Saturday, April 21, 2007

One year ago

I was about to start a whirlwind tour of a place on the west coast that we seriously considered living. It rang to the tune of Laura Nyro's 'Goodbye Joe'--a song you should hear at times of great change in one's life. But that did not come to pass. No mountains, no Pacific ocean. Instead I am going back, back, back to where I came to here from. And are the old demons of 10 years ago stirring and whooping it up to be free from the catacombs of my brain. And another part of me fears, with a terror like none before, and waves of unspoken guilt, fear, sadness, remorse, and resignation, flooding me with tears and thoughts of being trapped, trapped in a karmic cage of my own making. I could be looking at a loss of everything. I have known that payback time was coming. May my beloved be spared the grief and privation that I alone deserve.
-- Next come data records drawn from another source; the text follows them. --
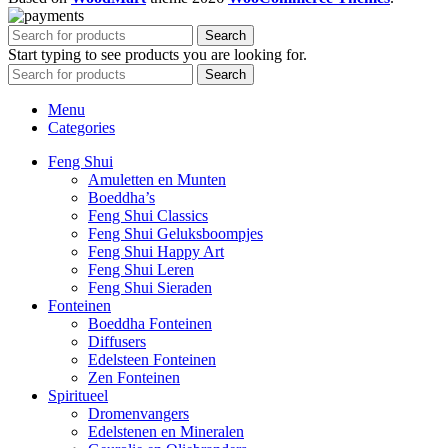
Search
Start typing to see products you are looking for.
Search
Menu
Categories
Feng Shui
Amuletten en Munten
Boeddha’s
Feng Shui Classics
Feng Shui Geluksboompjes
Feng Shui Happy Art
Feng Shui Leren
Feng Shui Sieraden
Fonteinen
Boeddha Fonteinen
Diffusers
Edelsteen Fonteinen
Zen Fonteinen
Spiritueel
Dromenvangers
Edelstenen en Mineralen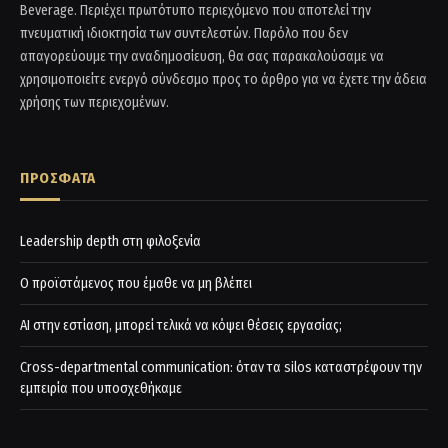
Beverage. Περιέχει πρωτότυπο περιεχόμενο που αποτελεί την
πνευματική ιδιοκτησία των συντελεστών. Παρόλο που δεν
απαγορεύουμε την αναδημοσίευση, θα σας παρακαλούσαμε να
χρησιμοποιείτε ενεργό σύνδεσμο προς το άρθρο για να έχετε την άδεια
χρήσης των περιεχομένων.
ΠΡΟΣΦΑΤΑ
Leadership depth στη φιλοξενία
Ο προϊστάμενος που έμαθε να μη βλέπει
AI στην εστίαση, μπορεί τελικά να κόψει θέσεις εργασίας;
Cross-departmental communication: όταν τα silos καταστρέφουν την
εμπειρία που υποσχεθήκαμε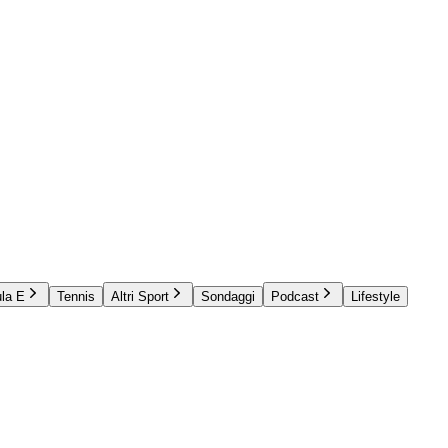
la E
Tennis
Altri Sport
Sondaggi
Podcast
Lifestyle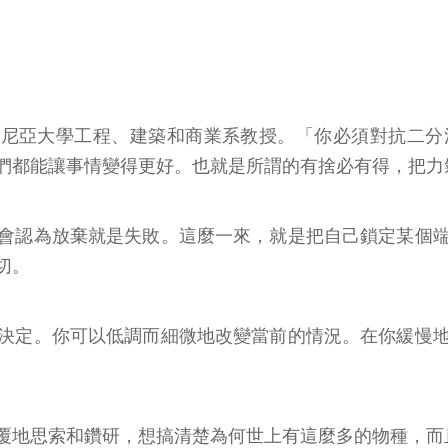
。他是維吉尼亞大學工程、建築和商業系教授。「你必須對抗
們都能讓事情變得更好。也就是所謂的有捨必有得，把力
會認為放棄就是失敗。這麼一來，就是把自己鎖定某個
切。
決定。你可以低調而細微地改變當前的情況。在你緩慢
他反覆地思索和鑽研，想搞清楚為何世上有這麼多的物種，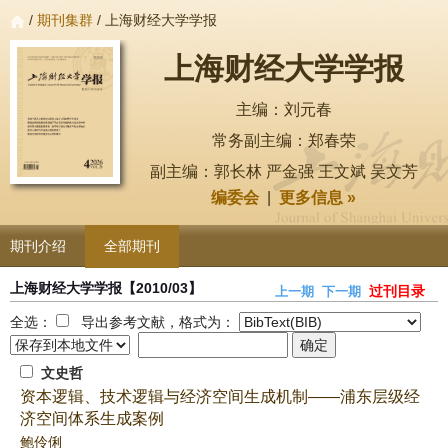
/
期刊集群
/ 上海财经大学学报
上海财经大学学报
主编：刘元春
常务副主编：郑春荣
副主编：郭长林 严金强 王文斌 吴文芳
编委会
|
更多信息 »
期刊介绍
全部期刊
上海财经大学学报
【2010/03】
过刊目录
上一期
下一期
全选：
导出参考文献，格式为：
文史哲
资本逻辑、技术逻辑与经济空间生成机制——浦东层级经
济空间体系生成案例
鲍伶俐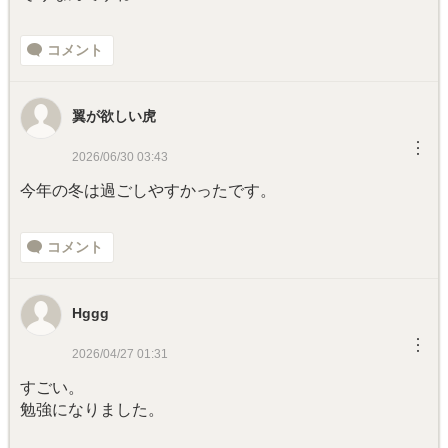
コメント
翼が欲しい虎
︙
2026/06/30 03:43
今年の冬は過ごしやすかったです。
コメント
Hggg
︙
2026/04/27 01:31
すごい。
勉強になりました。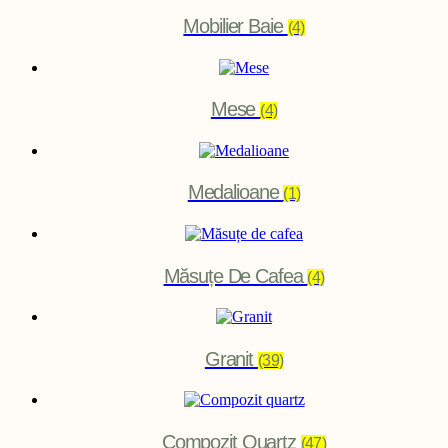
Mobilier Baie
(4)
Mese
(4)
Medalioane
(1)
Măsuțe De Cafea
(4)
Granit
(39)
Compozit Quartz
(47)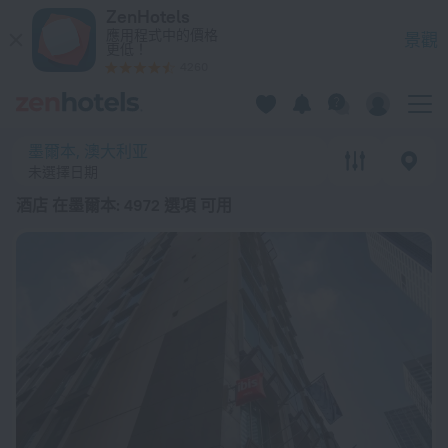
20 強 酒店 在墨爾本 2026起價 $ 2,550 - 在 ZenHotels.com 
ZenHotels
應用程式中的價格
景觀
更低！
4260
墨爾本, 澳大利亚
未選擇日期
酒店 在墨爾本
: 4972 選項 可用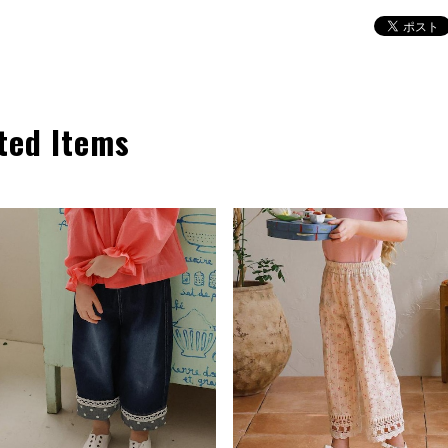
ted Items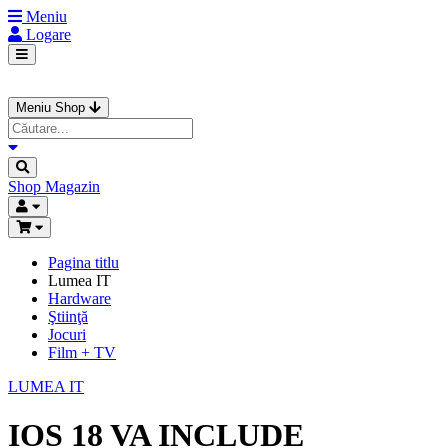
Meniu
Logare
Meniu Shop
Shop
Magazin
Pagina titlu
Lumea IT
Hardware
Ştiinţă
Jocuri
Film + TV
LUMEA IT
IOS 18 VA INCLUDE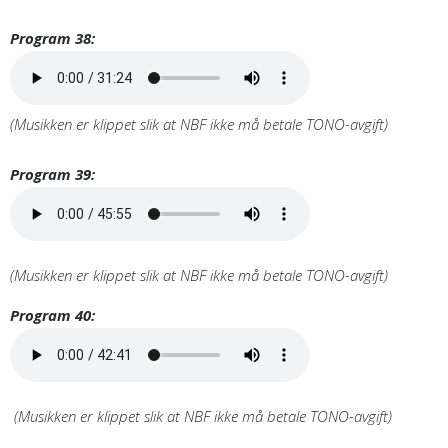
Program 38:
(Musikken er klippet slik at NBF ikke må betale TONO-avgift)
Program 39:
(Musikken er klippet slik at NBF ikke må betale TONO-avgift)
Program 40:
(Musikken er klippet slik at NBF ikke må betale TONO-avgift)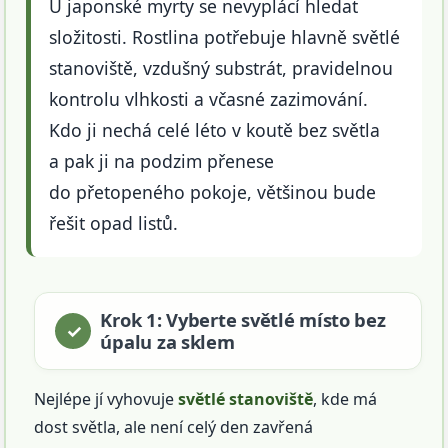
U japonské myrty se nevyplácí hledat
složitosti. Rostlina potřebuje hlavně světlé
stanoviště, vzdušný substrát, pravidelnou
kontrolu vlhkosti a včasné zazimování.
Kdo ji nechá celé léto v koutě bez světla
a pak ji na podzim přenese
do přetopeného pokoje, většinou bude
řešit opad listů.
Krok 1: Vyberte světlé místo bez
úpalu za sklem
Nejlépe jí vyhovuje
světlé stanoviště
, kde má
dost světla, ale není celý den zavřená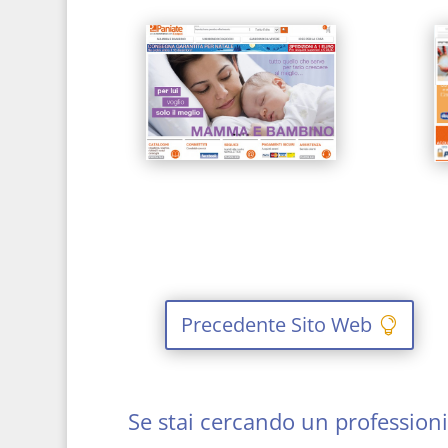
Precedente Sito Web
Se stai cercando un professionis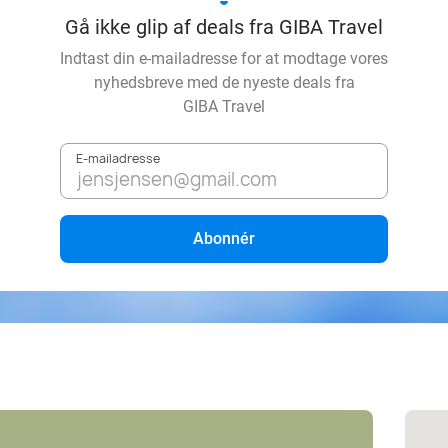
Gå ikke glip af deals fra GIBA Travel
Indtast din e-mailadresse for at modtage vores
nyhedsbreve med de nyeste deals fra
GIBA Travel
E-mailadresse
Abonnér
But yea only He who is just can exact justice, and his ways cannot be divined by our imperfect and sundered souls. They smile in your face, all the while they gonna take your place, the BACKSTABBERS, BACK STABBERS! SMILING FACES, SOMETIMES, PRETEND TO BE YOU FRIEND. CAN U DIGGIT CAN U DIGGIT? I am Judas but Judas could be Jesus too, if but would. Judas hung himself rather than take his fate. My fate I will suffer and I will sweat out each perfidious lie and cheat and self-serving half truth with drops of blood, urine and excrement. HOLY HOLY HOLY IS THE GOD OF HOSTS. BLESSED IS HE WHO COMES IN THE NAME OF THE LORD HOSANNA IN THE HIGHEST. Elohim Adonai Amen.